2005-11-15

mpls: Strib lashes out at Downtown boom

Great article today about downtown liveability. The Strib appears to be accusing the Minne-apple of being Minne-Detroit. Check it out:

Minneapolis looks more like Detroit than success, researcher says

According to [city planning academic guru Eugenie] Birch's text, Minneapolis seems more like a St. Louis or Detroit than a real success story. She classes the city's downtown residential trend at the bottom of five categories -- three notches below "emerging," and two below "on the edge of takeoff." That's a sharp blow, considering the readership she will have among opinion shapers across the nation.

She agrees, however, that things are changing fast, with new developments supplanting data used in her report.

But she still scoffs at local boosters' claims that the City of Lakes is now a national model for downtown revivals.


Not so, says the pres of the Downtown Council:

[Sam] Grabarski added that the statistics come from a consultant he trusts, and that downtown is on a roll. "On almost all fronts we have kept pace with or exceeded almost all the statistics of the 100 largest cities. In 2004, downtown completed, started, or announced the construction of 6,000 housing units. You can't find five cities in the U.S. that in the last 10 years have built more than one office tower of more than 1 million square feet, and we've built five. Not more than ten cities in the U.S. have daytime workforces of 160,000, as we have, even though Minneapolis barely makes the top 50 in overall population.

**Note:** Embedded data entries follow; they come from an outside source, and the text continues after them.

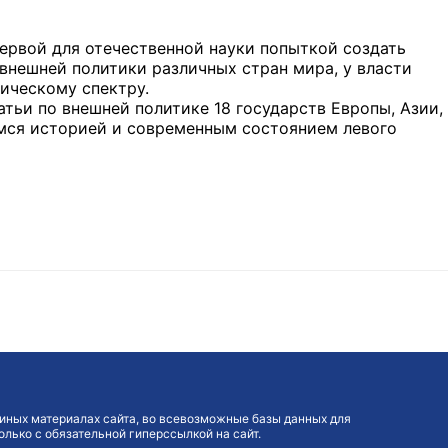
ервой для отечественной науки попыткой создать
внеш­ней политики различных стран мира, у власти
тическому спектру.
тьи по внешней политике 18 государств Европы, Азии,
имся историей и современным состоянием левого
иных материалах сайта, во всевозможные базы данных для
лько с обязательной гиперссылкой на сайт.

The Strib tried to make some waves with a eye-grabbing headline, but even they admit in their own population graph that Minneapolis ranks really high on the list of downtown populations. They're near #10, while having the #44 total city population. Of course, if you take the metro area as a whole, the TC is about #15.

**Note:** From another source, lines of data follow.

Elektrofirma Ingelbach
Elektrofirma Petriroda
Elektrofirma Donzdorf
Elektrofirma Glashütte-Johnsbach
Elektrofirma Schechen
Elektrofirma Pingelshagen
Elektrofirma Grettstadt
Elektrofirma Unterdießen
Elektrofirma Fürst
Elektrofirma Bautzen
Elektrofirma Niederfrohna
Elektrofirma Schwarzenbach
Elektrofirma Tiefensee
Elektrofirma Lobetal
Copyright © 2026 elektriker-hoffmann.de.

The facts are clear: more people live downtown than in the past. In fact, we have almost as many people downtown as Detroit. And what's more, our downtown residents are mostly wealthy white people -- a choice demographic that, in Minnesota, lives in gated downtown condos downtown, rather than gated suburban community.

Indeed Minneapolis turns up as one of the nation's leaders when it comes to a highly educated downtown population, with nearly half of all downtown dwellers holding college or graduate degrees. Downtown also continues to house the poor, however; parts of downtown Minneapolis are several times richer than other areas of downtown just a few blocks away.



If history is any guide, having a commercial-only downtown is a sure way to have your city suck. Your downtown zone will rot every evening and weekend, like downtown Saint Paul in a desert, tumbleweeds of newspaper blowing in the wind down empty streets while concrete parking lots reproduce like feral rabbits.

More people downtown, on the other hand, ensures all-hour vibrance. It ensures a host of restaurants, and truly public gathering spaces that can be used for any manner of PR stunt. I'm sure that by this time in 2008, we'll have passed Detroit on the downtown population list.